Stroke is a leading cause of chronic disability globally, affecting virtually all domains of human brain function. Although tissue death due to stroke is typically localized, neural activity can be disrupted widely throughout surviving brain tissue, as evidenced by the broad shift towards slower dynamics consistently observed with electroencephalography (EEG) and magnetoencephalography (MEG) following stroke. Associations between abnormal slow activity and poorer outcomes suggest it could serve as a therapeutically-useful marker of underlying brain dysfunction, but this has yet to inform applications that meaningfully improve patient recovery. The primary goals of this thesis were therefore to better characterize these abnormal neural dynamics and identify their neurophysiological causes, thereby promoting biomarker and treatment development. Using MEG recordings from chronic stroke patients, Study 1 first characterized post-stroke slow activity in both the frequency and time domains, finding that elevated slow activity was better explained by a change in aperiodic neural dynamics --- not elevated delta oscillations, as is commonly assumed. However, oscillatory abnormalities were indeed found at higher frequencies, namely alpha oscillation slowing and reduced beta oscillation amplitude. Study 2 directly investigated the causes of this abnormal activity using a computational corticothalamic circuit model capable of emulating both aperiodic and periodic neural dynamics. Fitting these models to MEG data identified thalamic dysfunction as the cause of the abnormal dynamics, despite the absence of direct thalamic injury in these patients. Specifically, the model identified abnormally reduced inhibition in the thalamus as the cause of slowing, and this was reflected in magnetic resonance imaging (MRI) measures indicating secondary thalamic injury.

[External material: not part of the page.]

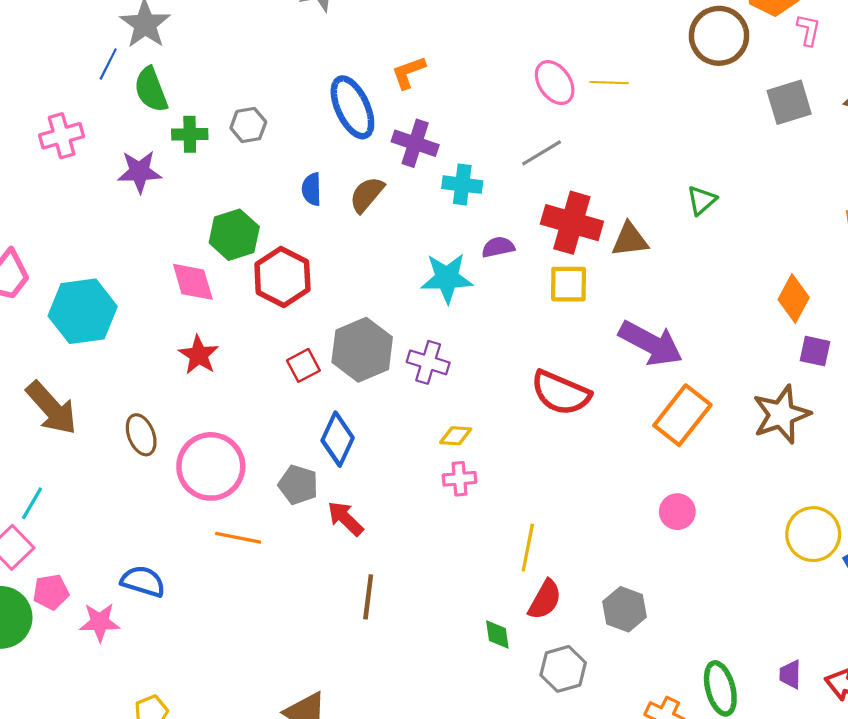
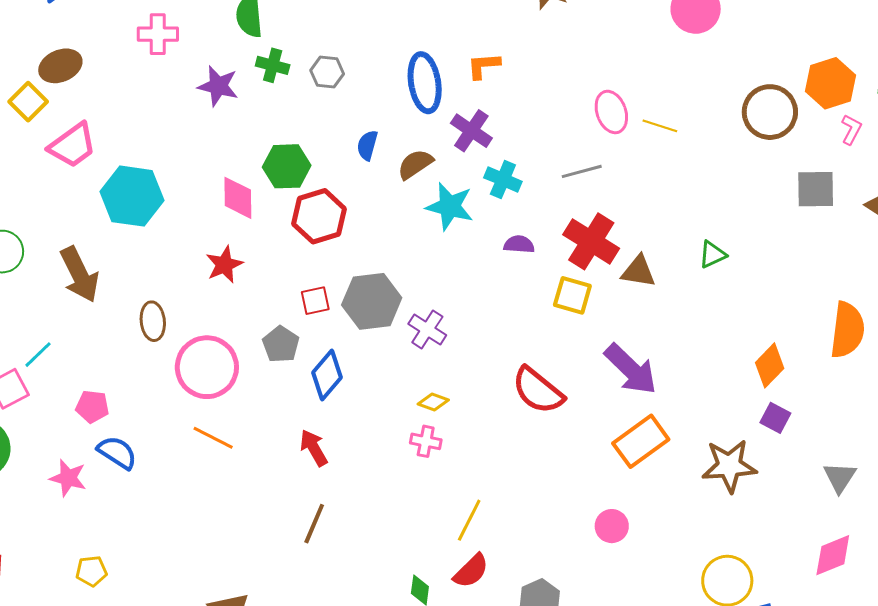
cyan star: (447, 278) -> (450, 206), moved
gray pentagon: (298, 485) -> (281, 344), moved
pink pentagon: (51, 592) -> (92, 407), moved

Finally, Study 3 replicated the major findings of both prior studies using EEG recordings from a group of subacute and chronic stroke patients. By linking electrophysiological slowing to secondary thalamus dysfunction, this work explains a longstanding finding in stroke research, establishes electrophysiological slowing as a potentially useful biomarker for stroke research and rehabilitation, and highlights the thalamus as an important target for future development of therapeutic interventions.